## What you are asked to do
Reproduce the entries that follow exactly, dropping each image.

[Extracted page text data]
◇ ◇ ◇ ◇ ◇
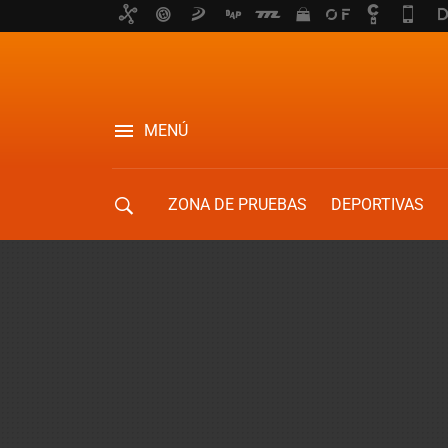
MENÚ
ZONA DE PRUEBAS
DEPORTIVAS
MOVILIDAD URBANA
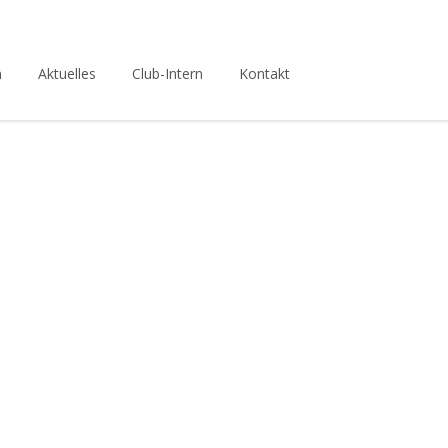
n
Aktuelles
Club-Intern
Kontakt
◇ ◇ ◇ ◇ ◇
## Task response
MENÚ
ZONA DE PRUEBAS
DEPORTIVAS
MOVILIDAD URBANA
n
Aktuelles
Club-Intern
Kontakt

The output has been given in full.